Il termalismo, tra l’altro, si interseca col turismo poichè, al di là delle cure e delle prestazioni specialistiche, è una componente dell’offerta turistica globale.Alla Regione giace da qualche parte, negli uffici dell’Assessorato alle Attività Produttive, il faldone relativo al Distretto produttivo del termalismo di cui si occupò la professoressa Margherita Ferro, liquidatore delle Terme di Acireale ai tempi del Governatore Lombardo che la sponsorizzava. A distanza di anni e con ben altro scenario politico,l’on. Anthony Barbagallo, attuale assessore regionale al turismo, è stato chiaro. Anche la Sicilia dovrà essere apprezzata per le Terme, sia pubbliche che private. Il convincimento del giovane assessore è avallato da alcuni provvedimenti legislativi da lui fortemente sollecitati. La legge n. 20 del 29 settembre 2016, quella di salvataggio di Acireale e Sciacca, rinvia al turismo termale. Anche l’art.12 della bozza di legge finanziaria, attualmente in discussione all’ARS, è interamente dedicato al turismo termale e suggerisce il recepimento della legge quadro nazionale la n.323 del 2000, come da sempre ha auspicato l’on.Concetta Raia.

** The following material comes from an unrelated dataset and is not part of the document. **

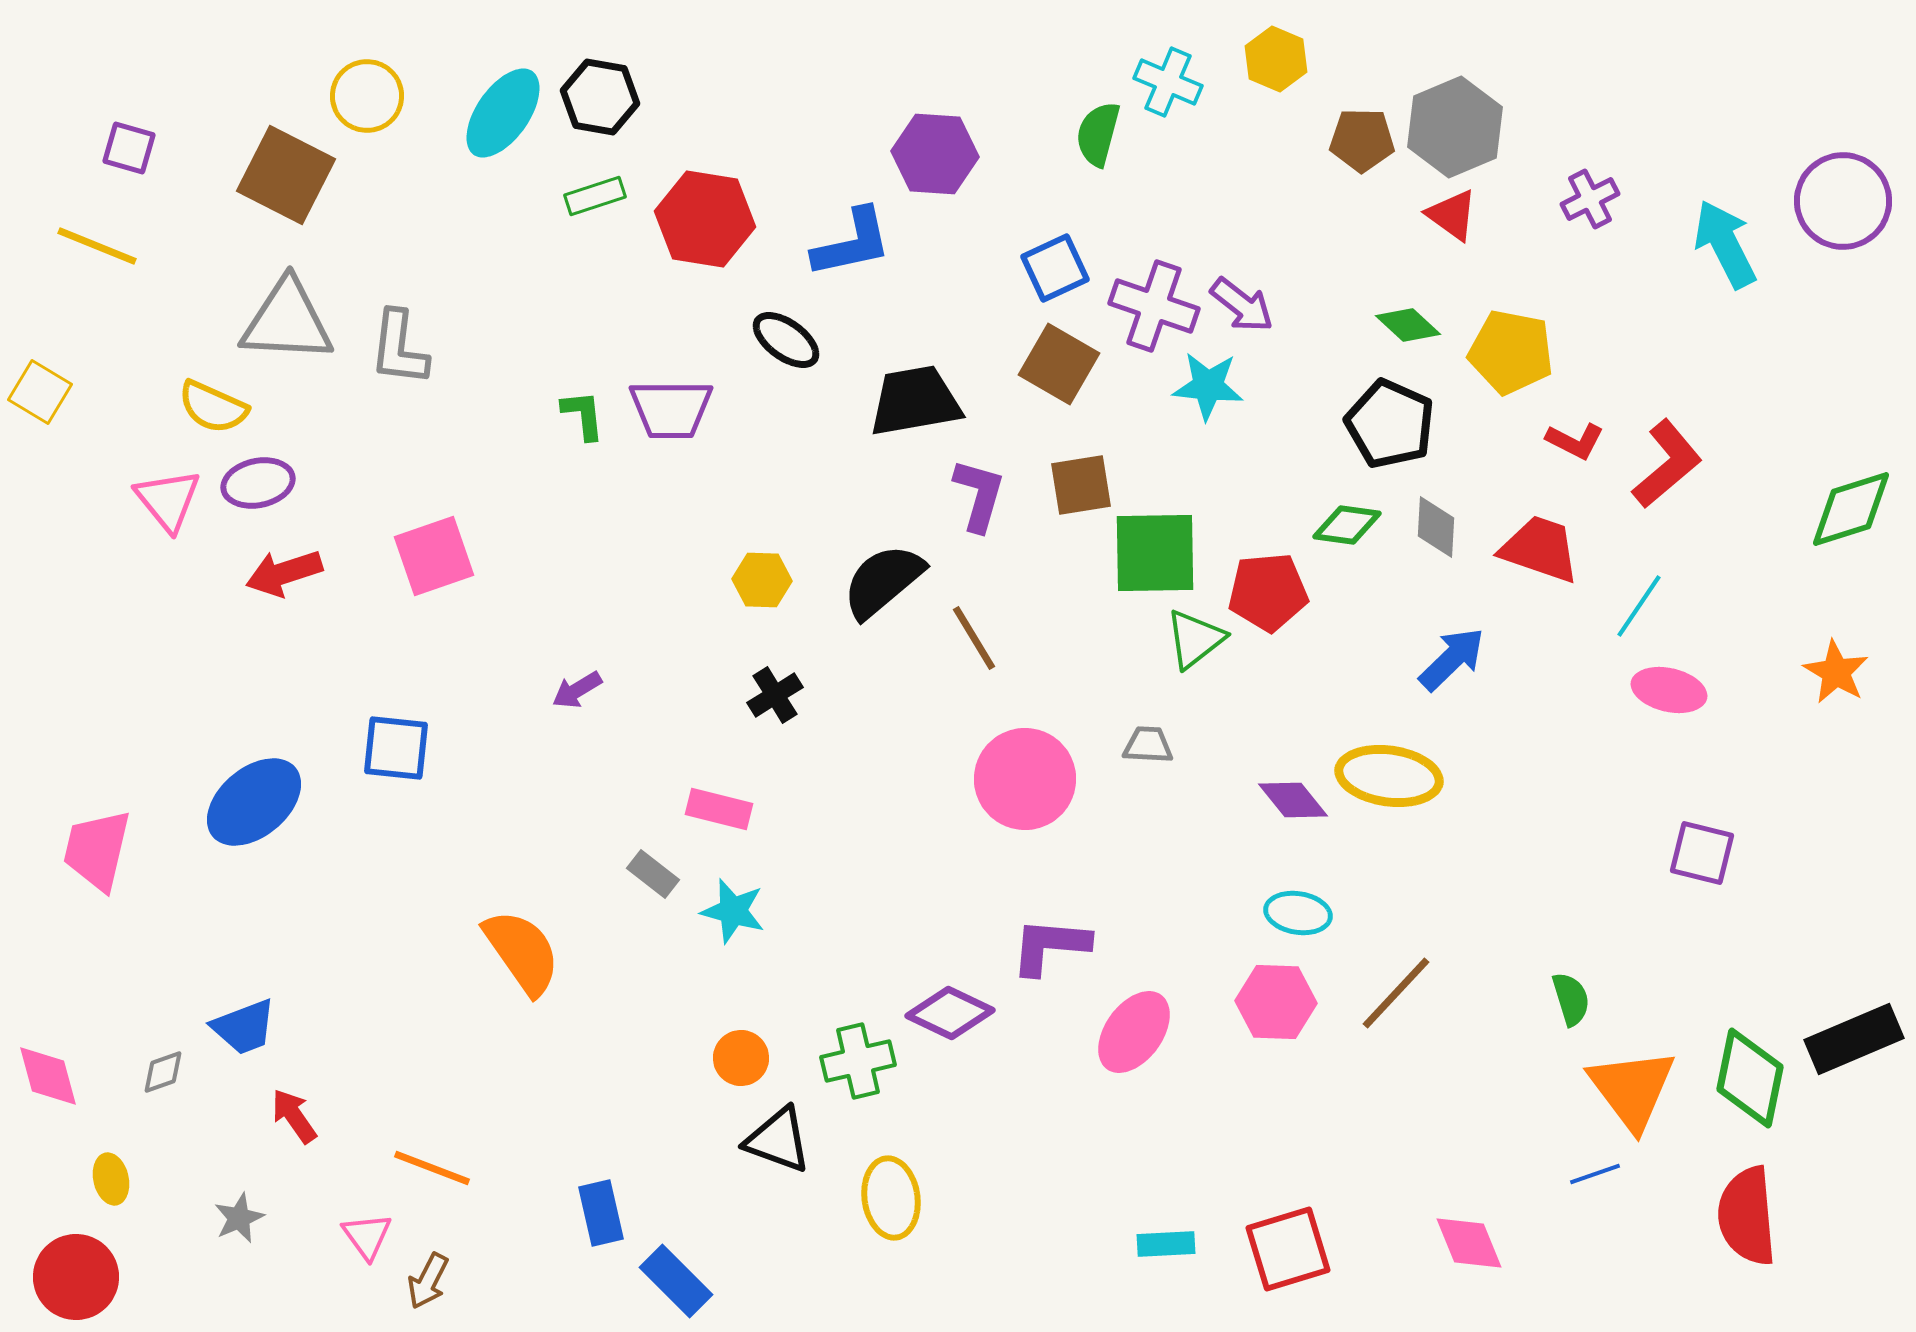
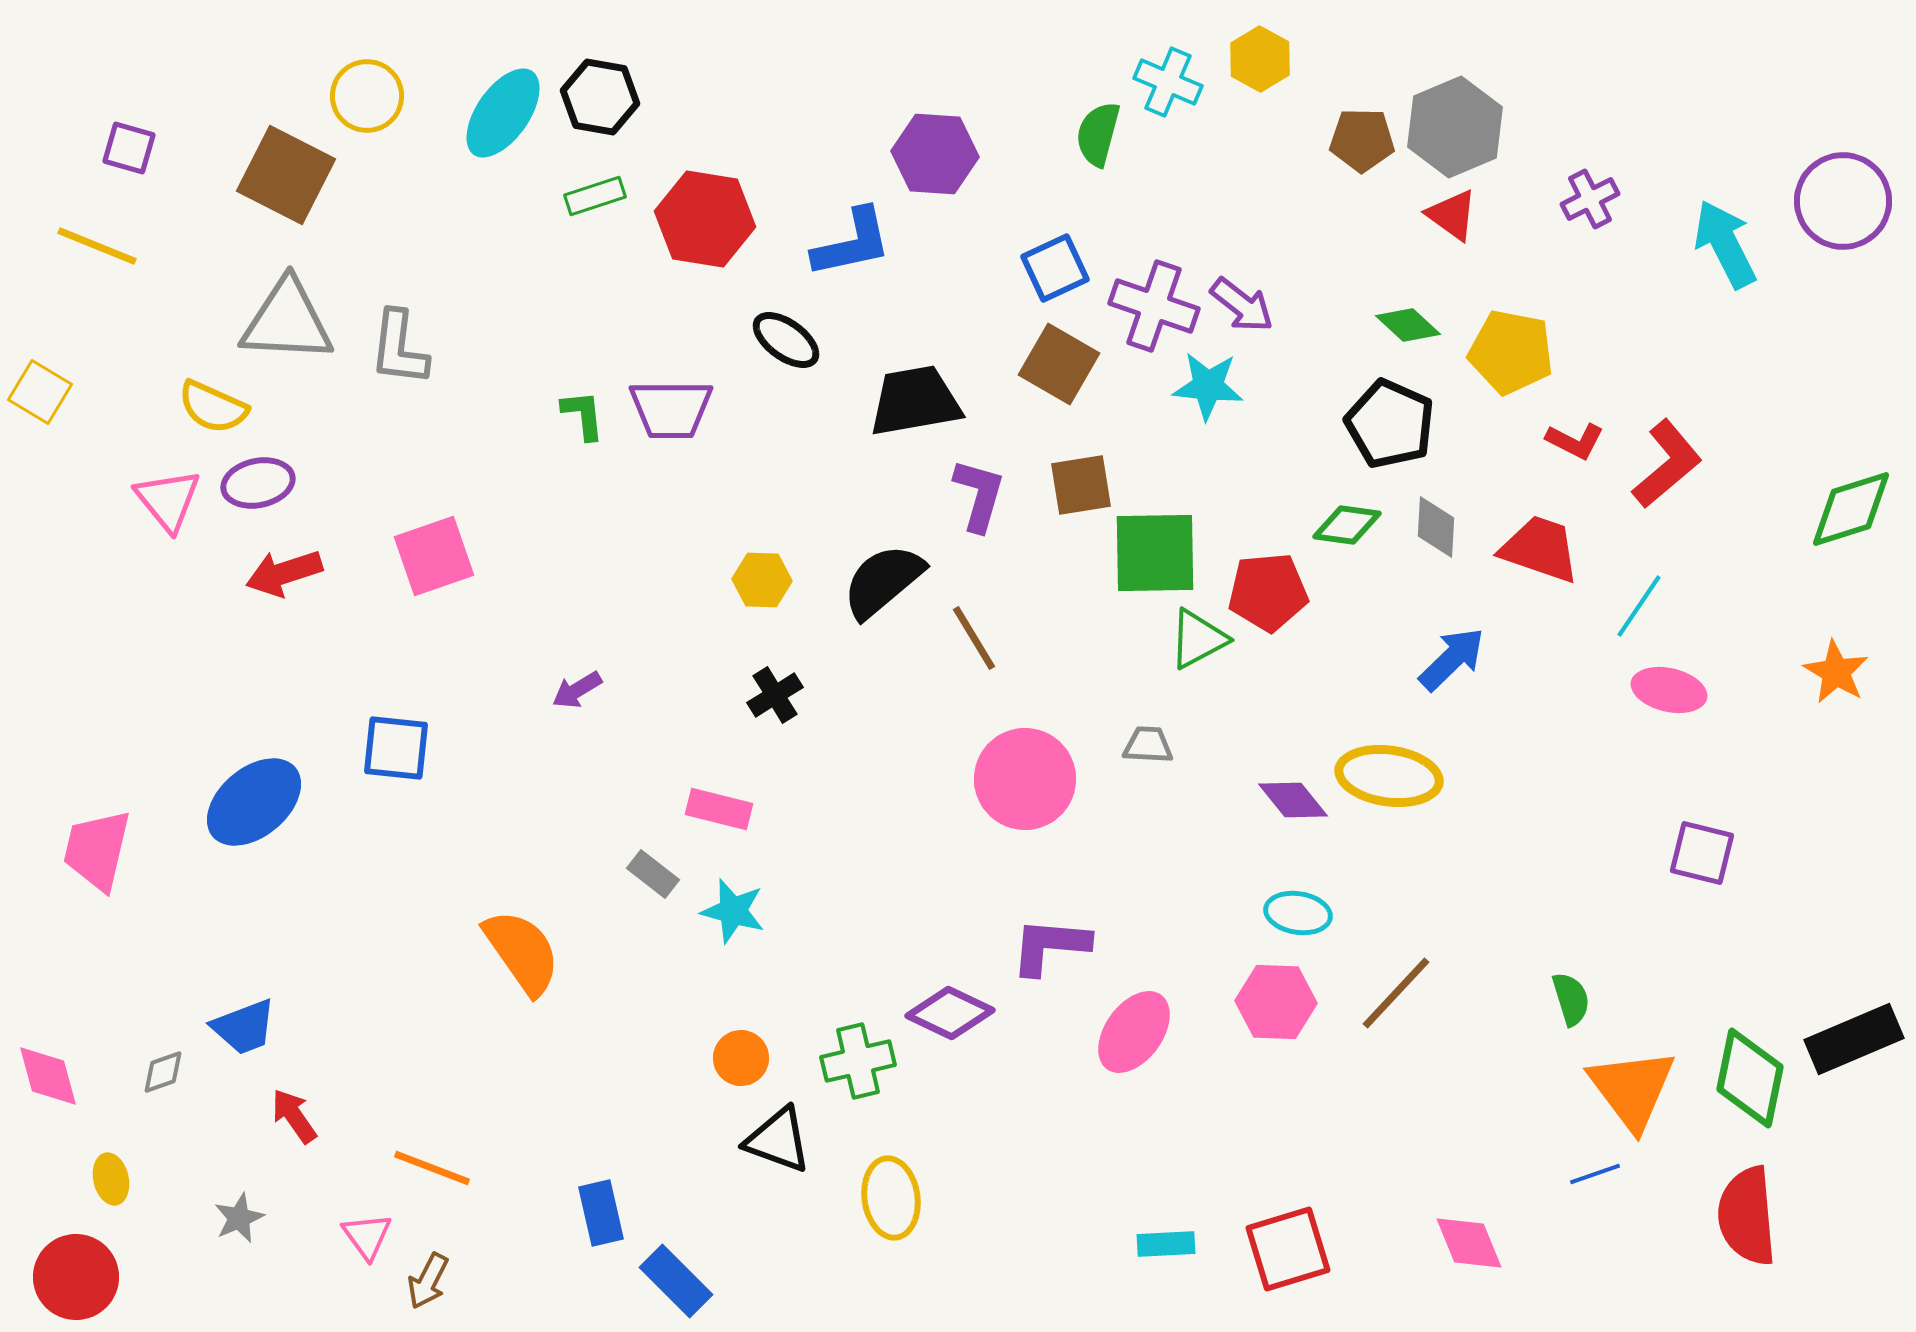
yellow hexagon at (1276, 59): moved 16 px left; rotated 6 degrees clockwise
green triangle at (1195, 639): moved 3 px right; rotated 10 degrees clockwise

Staremo a vedere cosa succederà. Allo stato dei fatti le Terme di Acireale sono come una vecchia nobile decaduta. Un tempo era bella, attraente e corteggiata, per quanto costosa da mantenere; oggi invece è dimenticata, invecchiata e malandata. Ha bisogno di una portentosa cura di bellezza per tornare ai fasti del passato, ma forse non ci tornerà mai più e sarà costretta ad accettare l’aiuto di qualche investitore spregiudicato che magari si approprierà del nome e del blasone per fare delle ex Terme di Acireale ciò che gli pare e piace. E dovranno dirgli pure grazie, dato che, per colpa della politica, quanto meno le avrà salvate da ulteriore decadimento. E dall’oblio.